Mirror reflection library: Factories and factory generators in-depth

Mirror reflection library 0.5.13

Factory generator utility

Introduction

This part of the documentation deals more in-depth with the topic of factories both generally and more specifically with those generated by Mirror's factory generator utility. Brief overview of the generator can be found in Factory generator utility.

Factory patterns

The concrete factory, abstract factory, factory method and other related patterns are well established solutions to recurring object instantiation problems in software design. These design patterns separate the user of the created, possibly polymorphic object from the method and details of its construction.

The product type can have multiple constructors, taking different sets of arguments. In some cases it is desirable, that the decision which constructor is to be used is made only at run-time just immediately before the construction, not at the time of compilation. Nor should the factory require the product to have a constructor with a specific signature, for example the default or copy constructor. The sources supplying arguments for the construction may vary; argument values may be converted from a dataset which is a result of an SQL database query or from an XML stream or may be entered by the user from some kind of user interface, etc. Existing instances, from an object pool, may also be used as arguments for the construction of new instances.

The sources supplying arguments for the construction may vary; argument values may be converted from a dataset which is a result of an SQL database query or from an XML stream or may be entered by the user from some kind of user interface, etc.

Manually implemented factories

Let us consider the following simple class modeling a vector or point in three-dimensional space. For the sake of simplicity the class has three public floating point data member variables storing the values of the x, y and z coordinate.
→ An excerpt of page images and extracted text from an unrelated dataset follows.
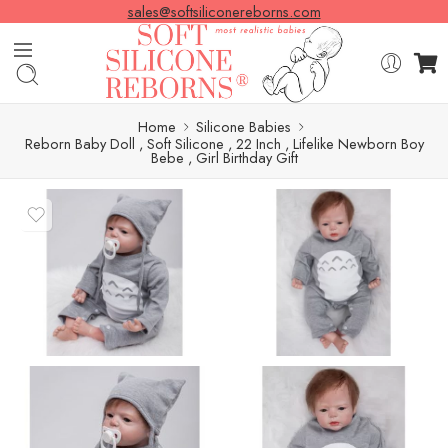
sales@softsiliconereborns.com
Home
Silicone Babies
Reborn Baby Doll , Soft Silicone , 22 Inch , Lifelike Newborn Boy
Bebe , Girl Birthday Gift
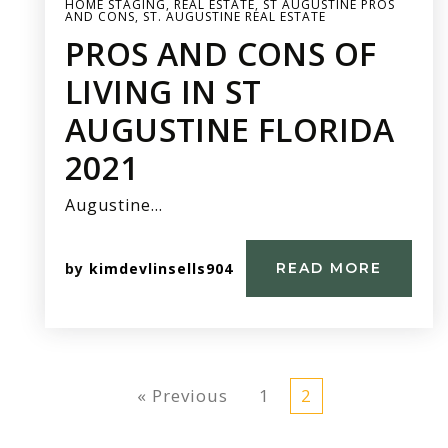
HOME STAGING
,
REAL ESTATE
,
ST AUGUSTINE PROS
AND CONS
,
ST. AUGUSTINE REAL ESTATE
PROS AND CONS OF
LIVING IN ST
AUGUSTINE FLORIDA
2021
Augustine…
by
kimdevlinsells904
READ MORE
« Previous
1
2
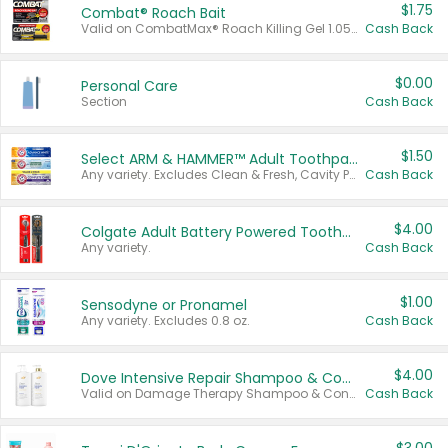
$1.75
Combat® Roach Bait
Valid on CombatMax® Roach Killing Gel 1.05 oz or Combat® Small and Large Roach Baits 12 ct.
Cash Back
$0.00
Personal Care
Section
Cash Back
$1.50
Select ARM & HAMMER™ Adult Toothpastes
Any variety. Excludes Clean & Fresh, Cavity Protection, and trial and travel sizes.
Cash Back
$4.00
Colgate Adult Battery Powered Toothbrushes
Any variety.
Cash Back
$1.00
Sensodyne or Pronamel
Any variety. Excludes 0.8 oz.
Cash Back
$4.00
Dove Intensive Repair Shampoo & Conditioner Set
Valid on Damage Therapy Shampoo & Conditioner Set 33.8 oz bottles.
Cash Back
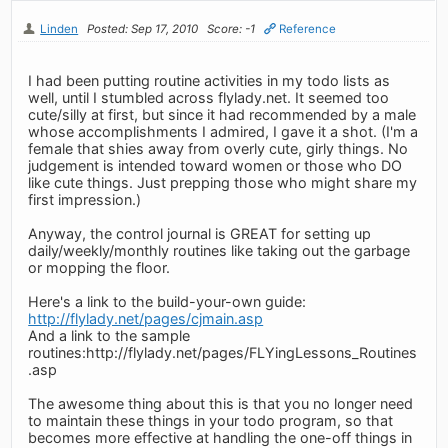
Linden
Posted: Sep 17, 2010
Score: -1
Reference
I had been putting routine activities in my todo lists as
well, until I stumbled across flylady.net. It seemed too
cute/silly at first, but since it had recommended by a male
whose accomplishments I admired, I gave it a shot. (I'm a
female that shies away from overly cute, girly things. No
judgement is intended toward women or those who DO
like cute things. Just prepping those who might share my
first impression.)
Anyway, the control journal is GREAT for setting up
daily/weekly/monthly routines like taking out the garbage
or mopping the floor.
Here's a link to the build-your-own guide:
http://flylady.net/pages/cjmain.asp
And a link to the sample
routines:http://flylady.net/pages/FLYingLessons_Routines
.asp
The awesome thing about this is that you no longer need
to maintain these things in your todo program, so that
becomes more effective at handling the one-off things in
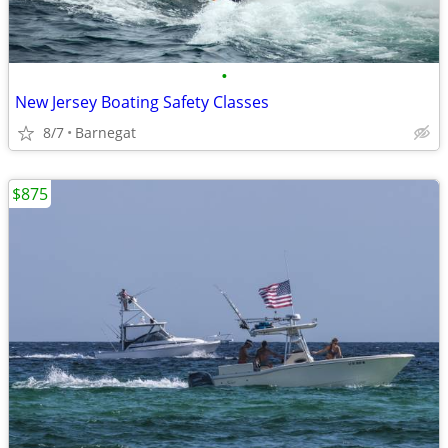
•
New Jersey Boating Safety Classes
8/7
Barnegat
$875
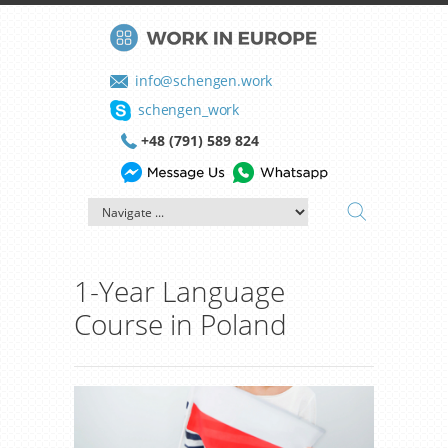
info@schengen.work
schengen_work
+48 (791) 589 824
1-Year Language
Course in Poland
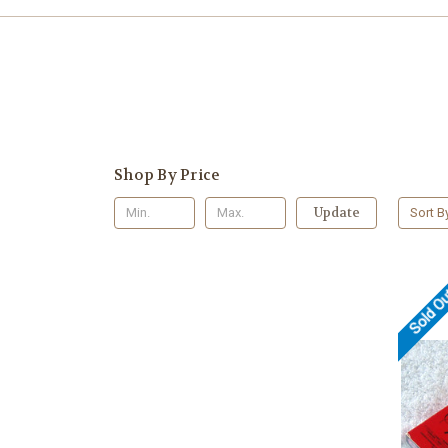
Shop By Price
Update
Sort B
Sold O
It also has three explicitly defined constructors and the implicit copy constructor. Thus there are four ways how to construct a new instance of vector; default construction initializing all coordinates to zero, initialization of all coordinates with a single value, initialization of all coordinates separately and copy construction making the new vector a copy of another existing instance of vector:

  struct vector
  {
    double x,y,z;
    vector(void): x(0.0), y(0.0), z(0.0) { }
    vector(double _w): x(_w), y(_w), z(_w) { }
    vector(double _x, double _y, double _z): x(_x), y(_y), z(_z){}
  };

A hand-coded factory for the vector type allowing to select the constructors at run-time and to specify the source of constructor arguments might look as shown in the following pseudo-code. For the sake of simplicity this implementation does not allow existing instances to be used as arguments for (copy) construction. This feature will be addressed later.

  class vector_factory
  {
  private:
    double extract_param(Data data, string param_id)
    {
      // somehow extract and convert a parameter from the data
    }
    int get_index(Data data)
    {
      // somehow pick the constructor to be used
    }
  public:
    vector* create(Data data)
    {
      switch(get_index(data))
      {
        case 0: return new vector();
        case 1: return new vector(
          extract_param(data, "w")
        );
        case 2: return new vector(
          extract_param(data, "x"),
          extract_param(data, "y"),
          extract_param(data, "z")
        );
        default: throw exception(...);
      }
      return 0;
    }
  };

This factory could then be used to create a vector in client code in the following way:

  Data get_data(void){ ... }
  vector_factory fact;
  vector* pv1 = fact.create(get_data());
  vector* pv2 = fact.create(get_data());
  Data get_data(void){ ... }
  vector_factory fact;
  vector* pv1 = fact.create(get_data());
  vector* pv2 = fact.create(get_data());

The vector_factory provides a public member function called create which uses some kind of branching to dispatch the selected constructor and supplies the required arguments to it. It also implements a member function get_index to select the constructor to be used and the extract_param member function that is responsible for the extraction and conversion of the argument values from an external representation. The notable feature is that regardless of the real external representation of the input Data type (XML, JSON, XDR, ASN1, RDBS dataset, etc.), many parts of the factory class remain the same. The only things which change are the Data type, and the implementation of the get_index and extract_param functions. This makes the implementation above unsatisfactory because of code duplication between factories creating the same product from different external input data representations.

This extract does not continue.